Albi, bocah SD di Empat Lawang, berjuang melawan kanker mulut. Sudah dapat rujukan ke Palembang, tapi kepastian tindakan medis masih abu-abu.
![]() |
| Albi, bocah SD di Empat Lawang, berjuang melawan kanker mulut. Sudah dapat rujukan ke Palembang, tapi kepastian tindakan medis masih abu-abu. Foto: Istimewa |
DI SEBUAH rumah sederhana di Desa Sugiwaras, Kecamatan Tebing Tinggi, Kabupaten Empat Lawang, tangis kecil seorang anak terus bergema.
Namanya Albi, murid kelas 3 SD Negeri 25 Tebing Tinggi.
Bukan tangis manja meminta mainan, melainkan jerit kesakitan yang sulit diredam akibat kanker mulut yang dideritanya.
Setiap hari, rasa sakit itu semakin menjadi. Mulutnya yang seharusnya tersenyum ceria kini kerap mengeluarkan darah.
Tidur pun tak pernah benar-benar nyenyak karena rasa perih tak mengenal waktu.
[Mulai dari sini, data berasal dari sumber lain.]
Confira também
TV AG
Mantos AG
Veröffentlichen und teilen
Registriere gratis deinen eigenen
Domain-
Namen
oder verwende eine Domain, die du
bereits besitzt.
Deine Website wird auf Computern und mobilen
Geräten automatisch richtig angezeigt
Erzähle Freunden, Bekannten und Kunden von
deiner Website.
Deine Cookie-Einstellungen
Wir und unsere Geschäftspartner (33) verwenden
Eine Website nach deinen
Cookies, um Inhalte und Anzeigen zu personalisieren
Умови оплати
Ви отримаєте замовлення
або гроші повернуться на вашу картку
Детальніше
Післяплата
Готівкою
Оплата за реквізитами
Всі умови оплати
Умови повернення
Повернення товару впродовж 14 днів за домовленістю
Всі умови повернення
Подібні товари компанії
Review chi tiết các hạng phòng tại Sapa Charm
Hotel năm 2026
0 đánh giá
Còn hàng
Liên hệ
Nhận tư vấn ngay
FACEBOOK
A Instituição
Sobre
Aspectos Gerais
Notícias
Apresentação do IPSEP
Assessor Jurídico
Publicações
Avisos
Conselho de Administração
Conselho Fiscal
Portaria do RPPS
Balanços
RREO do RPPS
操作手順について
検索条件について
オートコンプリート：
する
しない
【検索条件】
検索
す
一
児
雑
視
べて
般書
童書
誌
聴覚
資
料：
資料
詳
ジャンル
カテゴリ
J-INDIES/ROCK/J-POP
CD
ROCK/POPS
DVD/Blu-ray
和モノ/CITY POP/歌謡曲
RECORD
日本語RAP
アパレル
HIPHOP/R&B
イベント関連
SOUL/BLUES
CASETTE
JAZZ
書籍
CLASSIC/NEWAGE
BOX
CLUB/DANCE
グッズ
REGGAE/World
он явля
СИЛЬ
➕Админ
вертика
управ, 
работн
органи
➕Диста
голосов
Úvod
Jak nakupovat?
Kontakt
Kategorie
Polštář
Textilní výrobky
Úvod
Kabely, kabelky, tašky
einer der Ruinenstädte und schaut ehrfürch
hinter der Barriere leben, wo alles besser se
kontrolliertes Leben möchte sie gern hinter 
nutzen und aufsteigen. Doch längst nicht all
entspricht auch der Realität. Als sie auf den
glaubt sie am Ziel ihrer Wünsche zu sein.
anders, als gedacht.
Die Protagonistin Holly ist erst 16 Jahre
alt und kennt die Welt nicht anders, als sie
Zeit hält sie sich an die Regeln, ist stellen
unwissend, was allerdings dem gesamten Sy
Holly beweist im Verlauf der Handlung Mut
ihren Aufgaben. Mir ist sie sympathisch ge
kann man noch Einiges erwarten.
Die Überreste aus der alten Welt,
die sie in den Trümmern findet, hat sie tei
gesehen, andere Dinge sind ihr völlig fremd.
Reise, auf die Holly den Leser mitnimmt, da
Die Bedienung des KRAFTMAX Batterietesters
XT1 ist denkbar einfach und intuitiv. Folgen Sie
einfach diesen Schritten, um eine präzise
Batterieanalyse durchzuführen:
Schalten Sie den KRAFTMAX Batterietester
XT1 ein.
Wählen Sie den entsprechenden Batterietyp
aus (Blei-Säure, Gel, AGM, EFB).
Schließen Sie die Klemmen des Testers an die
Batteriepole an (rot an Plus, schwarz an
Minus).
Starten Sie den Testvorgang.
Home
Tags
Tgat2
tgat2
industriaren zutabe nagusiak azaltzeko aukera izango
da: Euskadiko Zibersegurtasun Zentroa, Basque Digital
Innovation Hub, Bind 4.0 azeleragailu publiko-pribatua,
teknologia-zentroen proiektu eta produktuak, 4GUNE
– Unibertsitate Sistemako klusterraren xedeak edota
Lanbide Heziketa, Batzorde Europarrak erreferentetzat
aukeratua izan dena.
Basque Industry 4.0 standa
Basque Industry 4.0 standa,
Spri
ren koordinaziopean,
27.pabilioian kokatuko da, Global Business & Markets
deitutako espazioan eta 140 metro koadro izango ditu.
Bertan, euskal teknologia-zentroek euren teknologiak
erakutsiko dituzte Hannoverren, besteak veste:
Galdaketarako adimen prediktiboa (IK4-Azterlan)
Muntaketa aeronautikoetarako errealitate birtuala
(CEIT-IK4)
Makanan yang masuk hanya sedikit, selebihnya ditahan oleh tubuh mungil yang kian melemah.
Perjuangan Panjang Tanpa Kepastian
Sejatinya, keluarga Albi sudah mendapatkan rujukan ke Kota Palembang untuk menjalani tindakan medis.
Namun hingga Senin (1/9/2025), belum ada kepastian kapan ia akan ditangani oleh dokter.
Waktu terus berjalan, penyakit semakin ganas, tapi kejelasan penanganan belum kunjung datang.
“Kami sudah dapat rujukan ke Palembang tapi sampai sekarang belum ada kepastian kapan Albi akan ditangani dokter. Kondisinya makin parah sementara kami hanya bisa menunggu,” ujar sang ayah, Ismani, dengan mata berkaca-kaca.
Bagi keluarga, menunggu adalah hal paling menyakitkan. Setiap detik yang terlewat adalah pertaruhan nyawa sang buah hati.
Harapan pada Pemerintah yang Belum Nyata
Di tengah perjuangan, keluarga berharap adanya perhatian dari pemerintah. Namun hingga kini, bantuan yang datang baru berupa dukungan masyarakat sekitar.
Warga desa bersama-sama memberikan sumbangan seadanya. Beberapa tetangga pun ikut menyuarakan keprihatinan.
“Kami kasihan melihat anak sekecil ini harus menahan sakit. Sementara bantuan pemerintah belum terlihat, harusnya pemerintah cepat hadir,” ucap seorang tetangga.
Sang ayah pun mengeluhkan minimnya dukungan fasilitas dari pihak berwenang.
“Kami butuh bantuan untuk keberangkatan dan fasilitas dasar seperti ambulans. Sampai saat ini belum ada bantuan dari pemerintah padahal anak kami semakin kritis,” imbuh Ismani.
Bantuan dari Dinas Sosial, Tapi...
Saat dikonfirmasi, Kepala Dinas Sosial Kabupaten Empat Lawang, Eka Agustina, menyebut pihaknya sebenarnya sudah turun tangan.
“Sudah dikunjungi Ibu Wabup Kamis kemarin, sudah diberikan bantuan dana juga untuk ke Palembang dan sembako,” ujarnya.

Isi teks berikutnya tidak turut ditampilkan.